- _EXERCISE DIRECTIONS_: Transcribe the listing exactly, skipping every picture.

───── STORED DATA

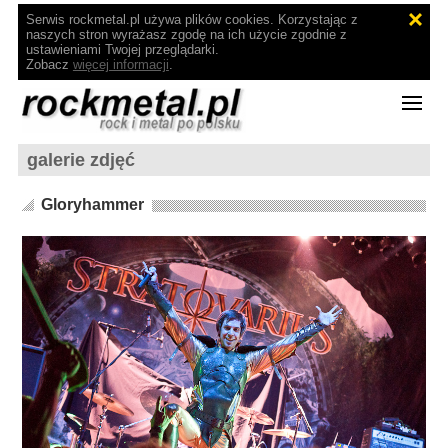
Serwis rockmetal.pl używa plików cookies. Korzystając z
naszych stron wyrażasz zgodę na ich użycie zgodnie z
ustawieniami Twojej przeglądarki.
Zobacz
więcej informacji
.
galerie zdjęć
Gloryhammer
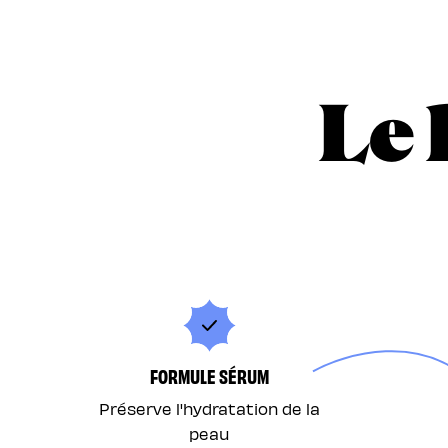
Le 
FORMULE SÉRUM
Préserve l'hydratation de la
peau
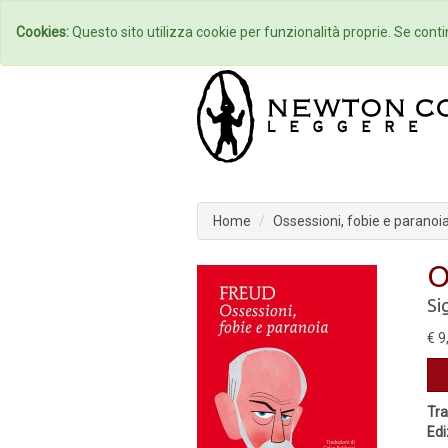
Home
Autori
Cookies:
Questo sito utilizza cookie per funzionalità proprie. Se contin
Home
Ossessioni, fobie e paranoi
O
Si
€ 9
Tra
Edi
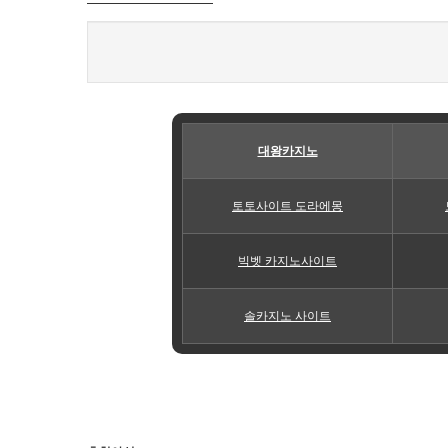
대왕카지노
토토사이트 도라에몽
빅벳 카지노사이트
솔카지노 사이트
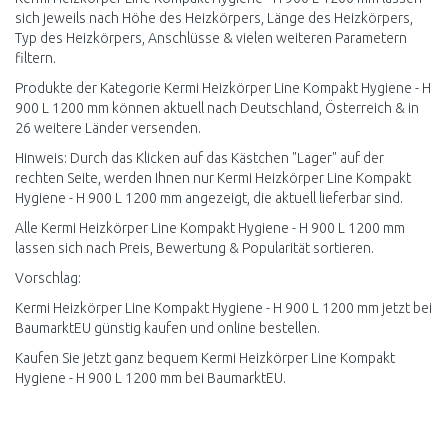
sich jeweils nach Höhe des Heizkörpers, Länge des Heizkörpers,
Typ des Heizkörpers, Anschlüsse & vielen weiteren Parametern
filtern.
Produkte der Kategorie Kermi Heizkörper Line Kompakt Hygiene - H
900 L 1200 mm können aktuell nach Deutschland, Österreich & in
26 weitere Länder versenden.
Hinweis: Durch das Klicken auf das Kästchen "Lager" auf der
rechten Seite, werden Ihnen nur Kermi Heizkörper Line Kompakt
Hygiene - H 900 L 1200 mm angezeigt, die aktuell lieferbar sind.
Alle Kermi Heizkörper Line Kompakt Hygiene - H 900 L 1200 mm
lassen sich nach Preis, Bewertung & Popularität sortieren.
Vorschlag:
Kermi Heizkörper Line Kompakt Hygiene - H 900 L 1200 mm jetzt bei
BaumarktEU günstig kaufen und online bestellen.
Kaufen Sie jetzt ganz bequem Kermi Heizkörper Line Kompakt
Hygiene - H 900 L 1200 mm bei BaumarktEU.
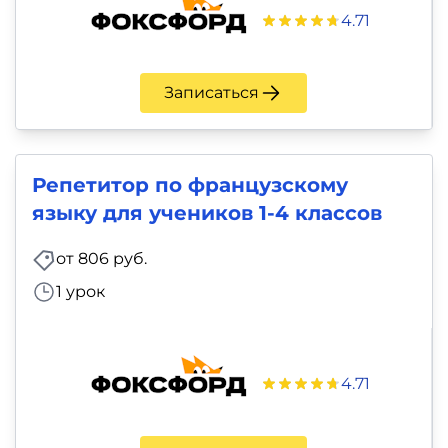
4.71
Записаться
Репетитор по французскому
языку для учеников 1-4 классов
от 806 руб.
1 урок
4.71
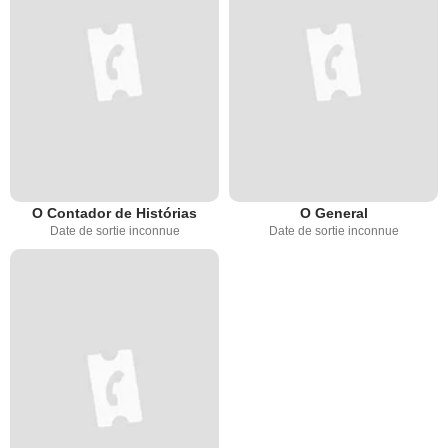
O Contador de Histórias
O General
Date de sortie inconnue
Date de sortie inconnue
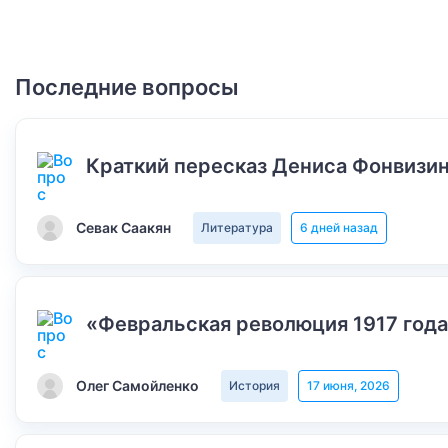
Последние вопросы
Краткий пересказ Дениса Фонвизин
Севак Саакян
Литература
6 дней назад
«Февральская революция 1917 года
Олег Самойленко
История
17 июня, 2026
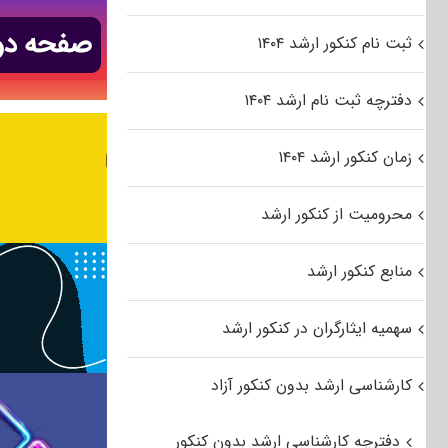
ثبت نام کنکور ارشد ۱۴۰۴
دفترچه ثبت نام ارشد ۱۴۰۴
زمان کنکور ارشد ۱۴۰۴
محرومیت از کنکور ارشد
منابع کنکور ارشد
سهمیه ایثارگران در کنکور ارشد
کارشناسی ارشد بدون کنکور آزاد
دفترچه کارشناسی ارشد بدون کنکور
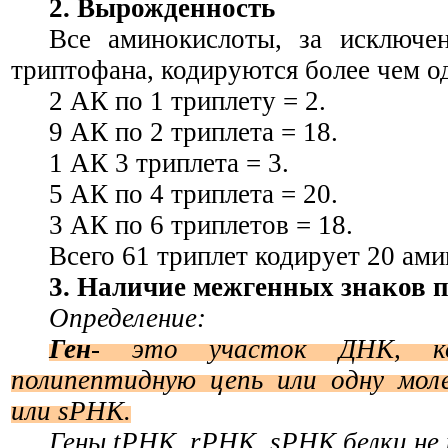
2. Вырожденность
Все аминокислоты, за исключе
триптофана, кодируются более чем о
2 АК по 1 триплету = 2.
9 АК по 2 триплета = 18.
1 АК 3 триплета = 3.
5 АК по 4 триплета = 20.
3 АК по 6 триплетов = 18.
Всего 61 триплет кодирует 20 ами
3. Наличие межгенных знаков 
Определение:
Ген
- это участок ДНК, ко
полипептидную цепь или одну мол
или
sPHK
.
Гены
tPHK
,
rPHK
,
sPHK
белки не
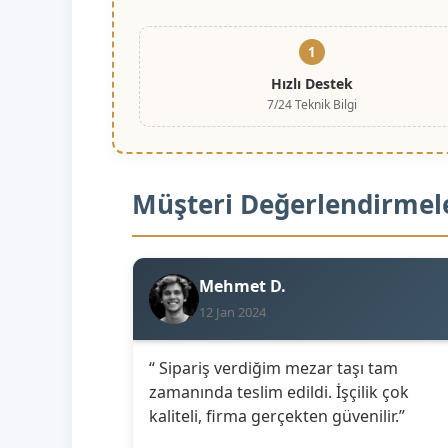
1
Hızlı Destek
7/24 Teknik Bilgi
Müşteri Değerlendirmel
Mehmet D.
12 Jan 2024
“ Sipariş verdiğim mezar taşı tam
zamanında teslim edildi. İşçilik çok
kaliteli, firma gerçekten güvenilir.”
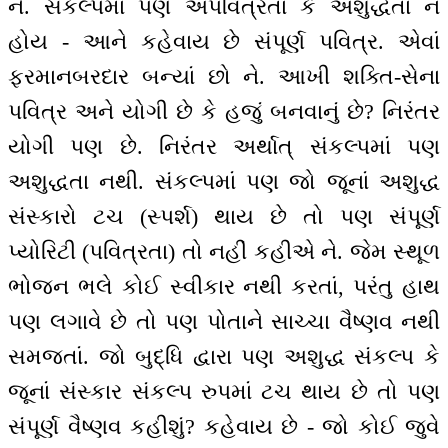
ને. સંકલ્પમાં પણ અપવિત્રતા કે અશુદ્ધતા ન
હોય - આને કહેવાય છે સંપૂર્ણ પવિત્ર. એવાં
ફરમાનબરદાર બન્યાં છો ને. આખી શક્તિ-સેના
પવિત્ર અને યોગી છે કે હજું બનવાનું છે? નિરંતર
યોગી પણ છે. નિરંતર અર્થાત્ સંકલ્પમાં પણ
અશુદ્ધતા નથી. સંકલ્પમાં પણ જો જૂનાં અશુદ્ધ
સંસ્કારો ટચ (સ્પર્શ) થાય છે તો પણ સંપૂર્ણ
પ્યોરિટી (પવિત્રતા) તો નહીં કહીએ ને. જેમ સ્થૂળ
ભોજન ભલે કોઈ સ્વીકાર નથી કરતાં, પરંતુ હાથ
પણ લગાવે છે તો પણ પોતાને સાચ્ચા વૈષ્ણવ નથી
સમજતાં. જો બુદ્ધિ દ્વારા પણ અશુદ્ધ સંકલ્પ કે
જૂનાં સંસ્કાર સંકલ્પ રુપમાં ટચ થાય છે તો પણ
સંપૂર્ણ વૈષ્ણવ કહીશું? કહેવાય છે - જો કોઈ જુવે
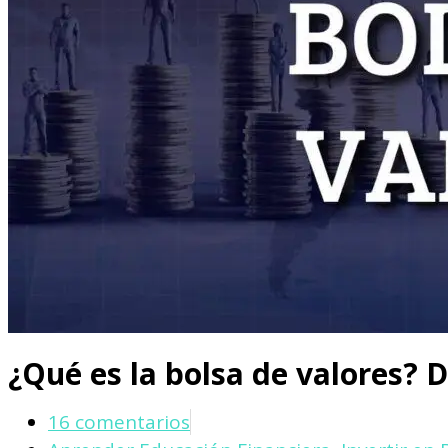
¿Qué es la bolsa de valores? D
16 comentarios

──────────

- _RESULT OF THIS EXERCISE_:
Serwis rockmetal.pl używa plików cookies. Korzystając z
naszych stron wyrażasz zgodę na ich użycie zgodnie z
ustawieniami Twojej przeglądarki.
Zobacz
więcej informacji
.
galerie zdjęć
Gloryhammer
Le 
FORMULE SÉRUM
Préserve l'hydratation de la
peau
Home
Autori
Cookies:
Questo sito utilizza cookie per funzionalità proprie. Se contin
Home
Ossessioni, fobie e paranoi
O
Si
€ 9
Tra
Edi
대왕카지노
토토사이트 도라에몽
빅벳 카지노사이트
솔카지노 사이트
sich jeweils nach Höhe des Heizkörpers, Länge des Heizkörpers,
Typ des Heizkörpers, Anschlüsse & vielen weiteren Parametern
filtern.
Produkte der Kategorie Kermi Heizkörper Line Kompakt Hygiene - H
900 L 1200 mm können aktuell nach Deutschland, Österreich & in
26 weitere Länder versenden.
Hinweis: Durch das Klicken auf das Kästchen "Lager" auf der
rechten Seite, werden Ihnen nur Kermi Heizkörper Line Kompakt
Hygiene - H 900 L 1200 mm angezeigt, die aktuell lieferbar sind.
Alle Kermi Heizkörper Line Kompakt Hygiene - H 900 L 1200 mm
lassen sich nach Preis, Bewertung & Popularität sortieren.
Vorschlag:
Kermi Heizkörper Line Kompakt Hygiene - H 900 L 1200 mm jetzt bei
BaumarktEU günstig kaufen und online bestellen.
Kaufen Sie jetzt ganz bequem Kermi Heizkörper Line Kompakt
Hygiene - H 900 L 1200 mm bei BaumarktEU.
4.71
Записаться
Репетитор по французскому
языку для учеников 1-4 классов
от 806 руб.
1 урок
4.71
O Contador de Histórias
O General
Date de sortie inconnue
Date de sortie inconnue
Последние вопросы
Краткий пересказ Дениса Фонвизин
Севак Саакян
Литература
6 дней назад
«Февральская революция 1917 года
Олег Самойленко
История
17 июня, 2026
ثبت نام کنکور ارشد ۱۴۰۴
دفترچه ثبت نام ارشد ۱۴۰۴
زمان کنکور ارشد ۱۴۰۴
محرومیت از کنکور ارشد
منابع کنکور ارشد
سهمیه ایثارگران در کنکور ارشد
کارشناسی ارشد بدون کنکور آزاد
دفترچه کارشناسی ارشد بدون کنکور
2. Вырожденность
Все аминокислоты, за исключе
триптофана, кодируются более чем о
2 АК по 1 триплету = 2.
9 АК по 2 триплета = 18.
1 АК 3 триплета = 3.
5 АК по 4 триплета = 20.
3 АК по 6 триплетов = 18.
Всего 61 триплет кодирует 20 ами
3. Наличие межгенных знаков 
Определение:
Ген
- это участок ДНК, ко
полипептидную цепь или одну мол
или
sPHK
.
Гены
tPHK
,
rPHK
,
sPHK
белки не
1
Hızlı Destek
7/24 Teknik Bilgi
Müşteri Değerlendirmel
Mehmet D.
12 Jan 2024
“ Sipariş verdiğim mezar taşı tam
zamanında teslim edildi. İşçilik çok
kaliteli, firma gerçekten güvenilir.”
ને. સંકલ્પમાં પણ અપવિત્રતા કે અશુદ્ધતા ન
હોય - આને કહેવાય છે સંપૂર્ણ પવિત્ર. એવાં
ફરમાનબરદાર બન્યાં છો ને. આખી શક્તિ-સેના
પવિત્ર અને યોગી છે કે હજું બનવાનું છે? નિરંતર
યોગી પણ છે. નિરંતર અર્થાત્ સંકલ્પમાં પણ
અશુદ્ધતા નથી. સંકલ્પમાં પણ જો જૂનાં અશુદ્ધ
સંસ્કારો ટચ (સ્પર્શ) થાય છે તો પણ સંપૂર્ણ
પ્યોરિટી (પવિત્રતા) તો નહીં કહીએ ને. જેમ સ્થૂળ
ભોજન ભલે કોઈ સ્વીકાર નથી કરતાં, પરંતુ હાથ
પણ લગાવે છે તો પણ પોતાને સાચ્ચા વૈષ્ણવ નથી
સમજતાં. જો બુદ્ધિ દ્વારા પણ અશુદ્ધ સંકલ્પ કે
જૂનાં સંસ્કાર સંકલ્પ રુપમાં ટચ થાય છે તો પણ
સંપૂર્ણ વૈષ્ણવ કહીશું? કહેવાય છે - જો કોઈ જુવે
¿Qué es la bolsa de valores? D
16 comentarios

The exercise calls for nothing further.